42570231000 1950 2 -27.8 -7.8 20.0
42570231000 1979 2 -28.9 -10.9 18.0
42570261000 1956 12 -33.5 -16.6 16.9
22229263000 1939 12 -28.1 -12.1 16.0
70089664000 1982 5 -24.9 -9.4 15.5
20840706000 1972 1 -7.5 7.7 15.2
22229263000 1938 12 -28.5 -13.4 15.1
22224944000 1909 1 -41.4 -27.0 14.4
20553068000 1985 12 -21.9 -8.0 13.9
22229263000 1935 2 -27.4 -13.6 13.8

P.S. While doing this tabulation, I fixed a bug in the bigdif program which then found 1,809 monthly anomalies of 10 C or more.
Steve Sadlov

Posted Feb 16, 2006 at 9:17 PM | Permalink

Is anywhere in places such as Western Europe, the Eastern US, Japan, South Korea or within 100 miles of any of the 3rd world megacities not affected by UHI? As I see it, you’d pretty much have to be out in the middle of Nevada, in the middle of the Gobi or up in the NWT, and at least a few miles away from any small towns, in order to escape it. You’d also have to be away from the houses / outbuildings of any major dairy farms, ranches or other major rural businesses. In a place as dense as Europe, which so dramatically increased the use of central heating, electricity and other heat disipating things, since 100 years ago, there must be few places not impacted by it.

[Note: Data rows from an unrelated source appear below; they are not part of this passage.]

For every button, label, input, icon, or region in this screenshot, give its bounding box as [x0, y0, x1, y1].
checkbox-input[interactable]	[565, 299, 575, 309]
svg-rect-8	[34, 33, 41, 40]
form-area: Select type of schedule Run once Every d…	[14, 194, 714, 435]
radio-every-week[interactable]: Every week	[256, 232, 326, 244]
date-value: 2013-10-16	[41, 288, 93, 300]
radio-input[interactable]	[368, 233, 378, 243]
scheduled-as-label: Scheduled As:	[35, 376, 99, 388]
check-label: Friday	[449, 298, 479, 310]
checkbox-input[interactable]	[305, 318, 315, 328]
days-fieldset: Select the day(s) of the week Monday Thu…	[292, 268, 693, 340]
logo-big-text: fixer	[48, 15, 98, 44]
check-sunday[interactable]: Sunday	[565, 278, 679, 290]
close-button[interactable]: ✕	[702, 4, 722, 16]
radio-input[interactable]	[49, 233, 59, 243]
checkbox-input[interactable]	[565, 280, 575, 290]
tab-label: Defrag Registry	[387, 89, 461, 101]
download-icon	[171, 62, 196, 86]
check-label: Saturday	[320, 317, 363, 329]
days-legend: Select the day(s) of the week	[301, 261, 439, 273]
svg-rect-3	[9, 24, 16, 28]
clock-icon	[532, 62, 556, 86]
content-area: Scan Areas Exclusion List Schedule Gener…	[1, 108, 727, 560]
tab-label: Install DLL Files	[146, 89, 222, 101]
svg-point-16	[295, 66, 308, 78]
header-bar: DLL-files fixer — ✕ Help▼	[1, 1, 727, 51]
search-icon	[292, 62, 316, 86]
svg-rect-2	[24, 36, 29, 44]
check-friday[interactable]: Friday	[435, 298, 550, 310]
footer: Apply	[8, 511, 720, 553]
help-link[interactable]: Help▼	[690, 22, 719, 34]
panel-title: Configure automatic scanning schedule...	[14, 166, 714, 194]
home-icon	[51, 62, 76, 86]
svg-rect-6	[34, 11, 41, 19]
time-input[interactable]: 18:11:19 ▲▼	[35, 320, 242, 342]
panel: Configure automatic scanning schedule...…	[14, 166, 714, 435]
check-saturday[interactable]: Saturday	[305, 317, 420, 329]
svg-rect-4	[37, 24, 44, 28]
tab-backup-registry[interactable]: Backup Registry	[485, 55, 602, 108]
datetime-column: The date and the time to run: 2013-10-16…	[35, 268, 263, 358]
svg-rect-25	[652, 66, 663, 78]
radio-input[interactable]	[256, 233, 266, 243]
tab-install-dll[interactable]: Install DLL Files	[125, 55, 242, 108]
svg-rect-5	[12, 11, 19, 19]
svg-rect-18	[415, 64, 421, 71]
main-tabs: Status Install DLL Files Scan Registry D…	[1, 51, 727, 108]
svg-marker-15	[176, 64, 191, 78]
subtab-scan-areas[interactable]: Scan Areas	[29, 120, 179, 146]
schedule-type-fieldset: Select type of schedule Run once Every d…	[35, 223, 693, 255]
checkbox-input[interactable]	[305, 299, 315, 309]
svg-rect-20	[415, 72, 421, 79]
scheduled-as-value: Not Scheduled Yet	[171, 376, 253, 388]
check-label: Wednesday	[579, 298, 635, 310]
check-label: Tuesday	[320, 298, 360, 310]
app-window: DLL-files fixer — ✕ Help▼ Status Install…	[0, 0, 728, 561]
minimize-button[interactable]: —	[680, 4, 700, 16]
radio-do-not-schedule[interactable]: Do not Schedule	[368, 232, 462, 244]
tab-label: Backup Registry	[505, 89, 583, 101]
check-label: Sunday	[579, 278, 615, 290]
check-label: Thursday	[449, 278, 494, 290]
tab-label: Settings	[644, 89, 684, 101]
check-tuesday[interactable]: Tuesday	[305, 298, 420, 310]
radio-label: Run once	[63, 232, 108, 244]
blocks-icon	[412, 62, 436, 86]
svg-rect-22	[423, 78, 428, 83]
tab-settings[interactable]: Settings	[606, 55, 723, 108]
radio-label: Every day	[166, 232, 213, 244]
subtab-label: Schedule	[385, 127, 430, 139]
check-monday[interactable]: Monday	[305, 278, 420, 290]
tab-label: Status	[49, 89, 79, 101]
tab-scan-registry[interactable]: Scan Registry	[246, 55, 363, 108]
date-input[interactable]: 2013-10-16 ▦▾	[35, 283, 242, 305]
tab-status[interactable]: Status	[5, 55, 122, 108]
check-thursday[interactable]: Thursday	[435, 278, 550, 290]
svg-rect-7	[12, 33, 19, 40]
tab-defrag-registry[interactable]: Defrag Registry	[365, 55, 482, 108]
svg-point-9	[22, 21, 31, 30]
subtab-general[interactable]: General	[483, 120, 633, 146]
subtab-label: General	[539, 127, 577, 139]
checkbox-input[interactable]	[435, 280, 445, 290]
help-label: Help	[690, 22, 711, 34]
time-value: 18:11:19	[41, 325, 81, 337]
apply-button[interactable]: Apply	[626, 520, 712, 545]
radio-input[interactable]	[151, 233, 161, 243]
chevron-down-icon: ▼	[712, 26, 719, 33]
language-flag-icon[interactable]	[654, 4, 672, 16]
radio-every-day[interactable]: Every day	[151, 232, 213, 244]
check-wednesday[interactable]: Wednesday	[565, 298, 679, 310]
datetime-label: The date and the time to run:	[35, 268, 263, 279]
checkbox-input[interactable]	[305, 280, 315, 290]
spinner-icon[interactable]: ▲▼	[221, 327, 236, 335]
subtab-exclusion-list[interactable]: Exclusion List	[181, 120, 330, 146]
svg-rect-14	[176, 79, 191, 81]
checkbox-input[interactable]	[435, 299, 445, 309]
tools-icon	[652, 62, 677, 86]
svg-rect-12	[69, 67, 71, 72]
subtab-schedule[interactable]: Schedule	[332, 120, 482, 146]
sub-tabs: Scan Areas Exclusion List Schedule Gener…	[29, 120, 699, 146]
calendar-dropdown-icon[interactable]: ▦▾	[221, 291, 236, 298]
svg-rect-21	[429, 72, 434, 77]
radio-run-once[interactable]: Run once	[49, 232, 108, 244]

So,how can one correct for it – against what basis would one correct, an also rising “rural” baseline?”. Consider also the impact of the vast expansion of pavement, in all but the most sparsely populated places. To be quite frank, I think the term UHI should be dumped, in favor of HILHD (Human Induced Local Heat Dissipation).